-- TASK INPUTS follows --

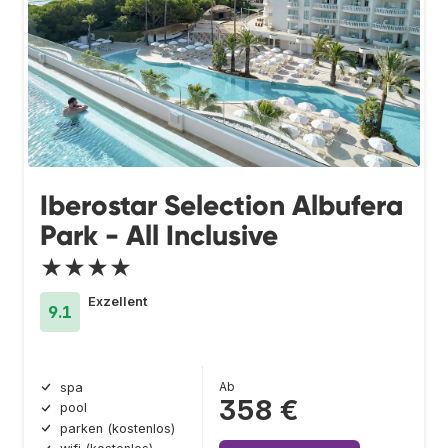
Iberostar Selection Albufera
Park - All Inclusive
★★★★
Exzellent
9.1
Ab
spa
358 €
pool
parken (kostenlos)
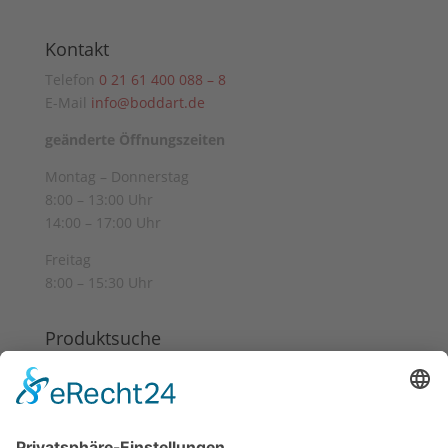
Kontakt
Telefon
0 21 61 400 088 – 8
E-Mail
info@boddart.de
geänderte Öffnungszeiten
Montag – Donnerstag
8:00 – 13:00 Uhr
14:00 – 17:00 Uhr
Freitag
8:00 – 15:30 Uhr
Produktsuche
Suchen
Suchen
nach:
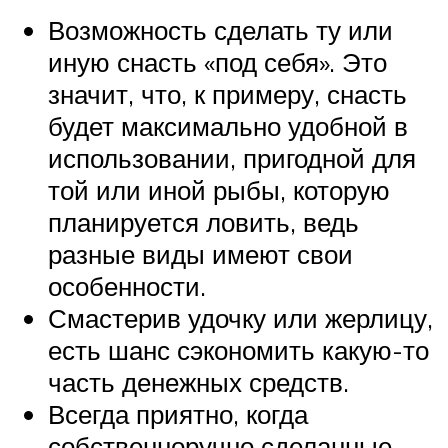
Возможность сделать ту или
иную снасть «под себя». Это
значит, что, к примеру, снасть
будет максимально удобной в
использовании, пригодной для
той или иной рыбы, которую
планируется ловить, ведь
разные виды имеют свои
особенности.
Смастерив удочку или жерлицу,
есть шанс сэкономить какую-то
часть денежных средств.
Всегда приятно, когда
собственноручно сделанные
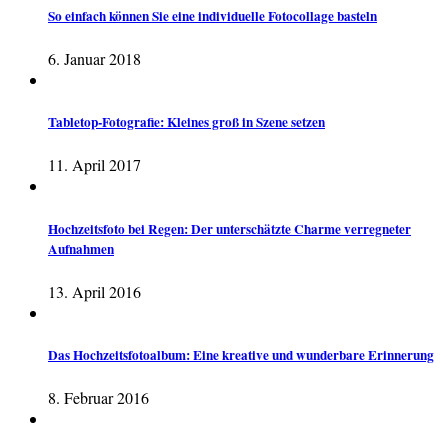
So einfach können Sie eine individuelle Fotocollage basteln
6. Januar 2018
Tabletop-Fotografie: Kleines groß in Szene setzen
11. April 2017
Hochzeitsfoto bei Regen: Der unterschätzte Charme verregneter
Aufnahmen
13. April 2016
Das Hochzeitsfotoalbum: Eine kreative und wunderbare Erinnerung
8. Februar 2016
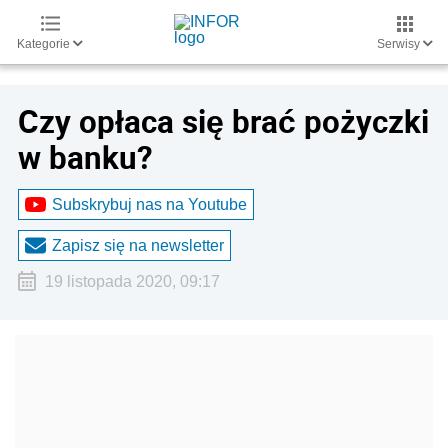
Kategorie
Serwisy
Czy opłaca się brać pożyczki
w banku?
Subskrybuj nas na Youtube
Zapisz się na newsletter
19 listopada 2020, 09:17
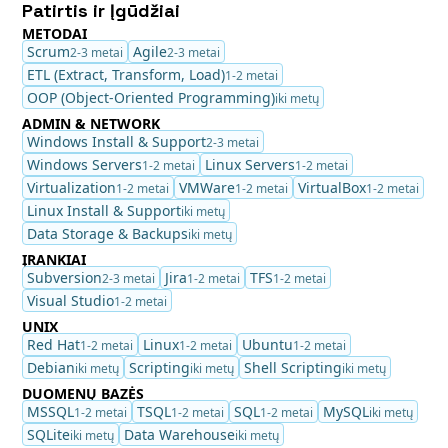
Patirtis ir Įgūdžiai
METODAI
Scrum
Agile
2-3 metai
2-3 metai
ETL (Extract, Transform, Load)
1-2 metai
OOP (Object-Oriented Programming)
iki metų
ADMIN & NETWORK
Windows Install & Support
2-3 metai
Windows Servers
Linux Servers
1-2 metai
1-2 metai
Virtualization
VMWare
VirtualBox
1-2 metai
1-2 metai
1-2 metai
Linux Install & Support
iki metų
Data Storage & Backups
iki metų
ĮRANKIAI
Subversion
Jira
TFS
2-3 metai
1-2 metai
1-2 metai
Visual Studio
1-2 metai
UNIX
Red Hat
Linux
Ubuntu
1-2 metai
1-2 metai
1-2 metai
Debian
Scripting
Shell Scripting
iki metų
iki metų
iki metų
DUOMENŲ BAZĖS
MSSQL
TSQL
SQL
MySQL
1-2 metai
1-2 metai
1-2 metai
iki metų
SQLite
Data Warehouse
iki metų
iki metų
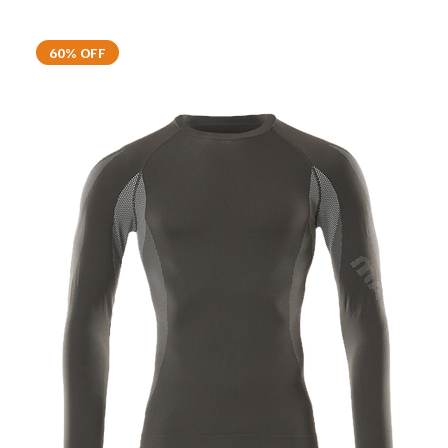
60% OFF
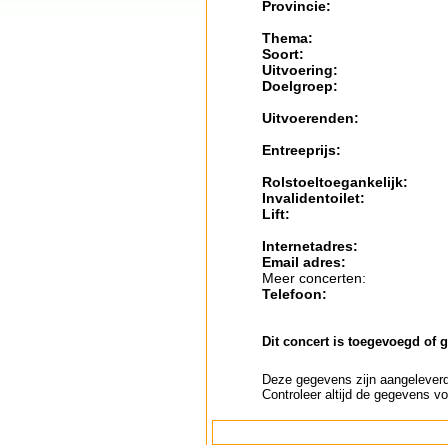
Provincie:
Thema:
Soort:
Uitvoering:
Doelgroep:
Uitvoerenden:
Entreeprijs:
Rolstoeltoegankelijk:
Invalidentoilet:
Lift:
Internetadres:
Email adres:
Meer concerten:
Telefoon:
Dit concert is toegevoegd of 
Deze gegevens zijn aangeleverd 
Controleer altijd de gegevens vo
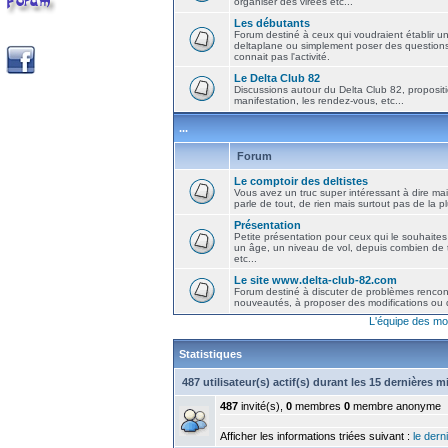
organiser des virées etc...
Les débutants
Forum destiné à ceux qui voudraient établir u
deltaplane ou simplement poser des question
connait pas l'activité.
Le Delta Club 82
Discussions autour du Delta Club 82, propositi
manifestation, les rendez-vous, etc...
...
Forum
Le comptoir des deltistes
Vous avez un truc super intéressant à dire mais
parle de tout, de rien mais surtout pas de la 
Présentation
Petite présentation pour ceux qui le souhaites
un âge, un niveau de vol, depuis combien de t
etc...
Le site www.delta-club-82.com
Forum destiné à discuter de problèmes rencont
nouveautés, à proposer des modifications ou d
L'équipe des mo
Statistiques
487 utilisateur(s) actif(s) durant les 15 dernières 
487
invité(s),
0
membres
0
membre anonyme
Afficher les informations triées suivant :
le derni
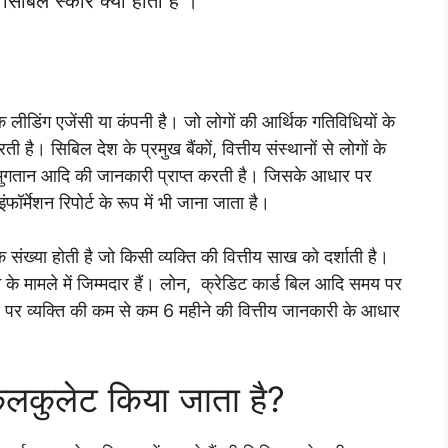
ा सिबिल स्कोर क्या होता है ।
एक लीडिंग एजेंसी या कंपनी है। जो लोगों की आर्थिक गतिविधियों के
ै। सिबिल देश के प्रमुख बैंकों, वित्तीय संस्थानों से लोगों के
के भुगतान आदि की जानकारी प्राप्त करती है। जिसके आधार पर
फॉर्मेशन रिपोर्ट के रूप में भी जाना जाता है।
्या होती है जो किसी व्यक्ति की वित्तीय साख को दर्शाती है।
के मामले में जिम्मदार हैं। लोन, क्रेडिट कार्ड बिल आदि समय पर
र पर व्यक्ति की कम से कम 6 महीने की वित्तीय जानकारी के आधार
ैलकुलेट किया जाता है?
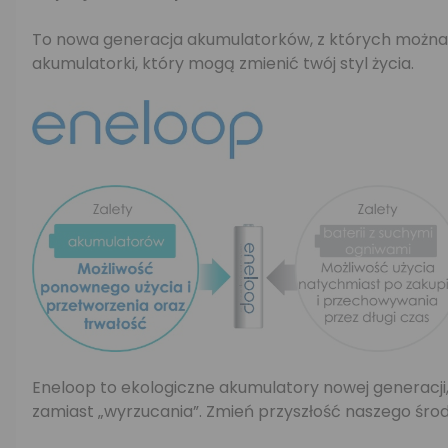
To nowa generacja akumulatorków, z których można k
akumulatorki, który mogą zmienić twój styl życia.
Eneloop to ekologiczne akumulatory nowej generacji
zamiast „wyrzucania”. Zmień przyszłość naszego środ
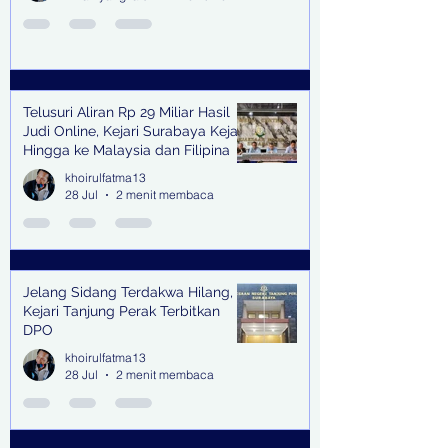
Telusuri Aliran Rp 29 Miliar Hasil
Judi Online, Kejari Surabaya Kejar
Hingga ke Malaysia dan Filipina
khoirulfatma13
28 Jul
2 menit membaca
Jelang Sidang Terdakwa Hilang,
Kejari Tanjung Perak Terbitkan
DPO
khoirulfatma13
28 Jul
2 menit membaca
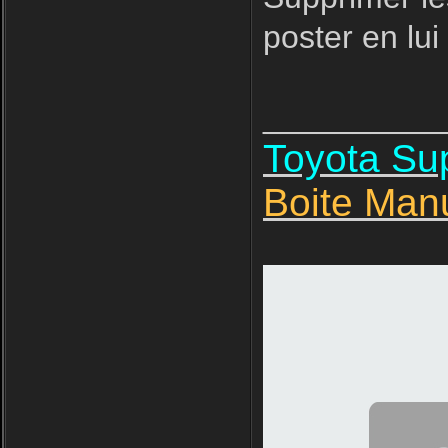
poster en lui
__________
Toyota S
Boite Man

-- TASK INPUTS concluded --

- TASK TO COMPLETE:
Tell how many lines above hold "Install", nothing more.

- OUTPUT OF THE TASK:
2